Low back pain isn’t subtle
If you have low back pain, you know it! Low back pain can be described as sharp, radiating, persistent or dull pain felt in the low back, just below the waist. Low back pain is fairly common and affects most people at some point during their life.
Low back pain is commonly caused by a strained muscle associated with forceful movement, physical work, lifting, bending or twisting, awkward positions, or even just standing in one position too long. As you can see, a there is a range of activities that can cause low back pain and exacerbate an current or previous low back problem.
Click here to read about conditions that can cause low back pain.
Anatomy of the Low Back
Low back pain can be caused by a range of things. Understanding spine anatomy will help you better understand the cause of your low back pain.
Your low back, called your lumbar spine in “doctor-talk”, is made up of numerous parts:
There are 5 lumbar vertebrae, which are the bones of your spine. They are named L1, L2, L3, L4 and L5. Your lumbar spine vertebrae are the largest vertebrae in the spine, and they play a large role in carrying and distributing your weight.

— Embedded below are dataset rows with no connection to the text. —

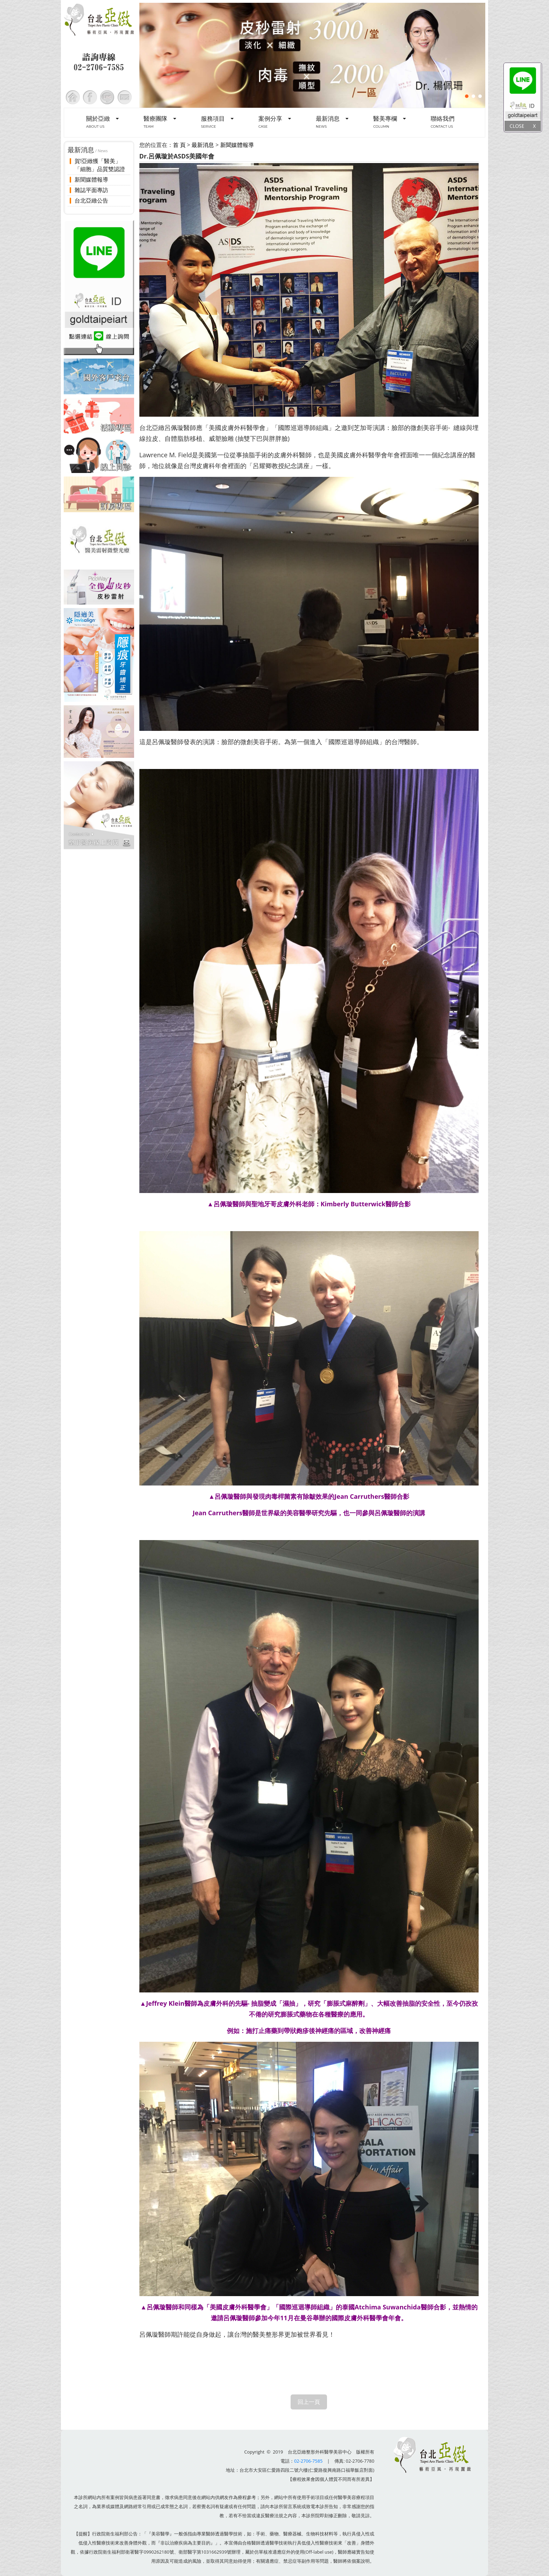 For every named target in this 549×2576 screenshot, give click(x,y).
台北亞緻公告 (91, 200)
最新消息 (203, 145)
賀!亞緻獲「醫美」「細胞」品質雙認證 (100, 165)
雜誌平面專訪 (91, 190)
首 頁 (179, 145)
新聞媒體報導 (91, 179)
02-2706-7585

On the back (posterior) side of your vertebrae, are your facet joints. Like all joints, the facet joints help ensure safe movement. In your lumbar spine, they are extremely important to your flexibility, they help determine how far forward and backward you can bend.
The intervertebral discs are between your vertebrae. The function of your intervertebral discs is to absorb movement, similar to the shocks on your car. Intervertebral discs have a rubbery exterior (annulus fibrosus) and they are filled with a gel-like substance (nucleus pulposus).
The spinal cord runs from your brain, down a protective tunnel made by the vertebrae and discs, called the spinal canal. Spinal nerves branch off of the spinal cord. In your lumber spine, the spinal cord becomes a bundle of nerves (cauda equine). These nerves branch out to the legs and help you feel and move.
Ligaments, muscles, tendons and blood vessels are the “soft tissues” of the lumbar spine. Your muscles, ligaments and tendons support your spine and ensure that you are able to safely move, lift, twist, etc.
As you can see, there is a complex range of parts that make up your lumbar spine. An injury or strain to any one of these can cause significant low back pain.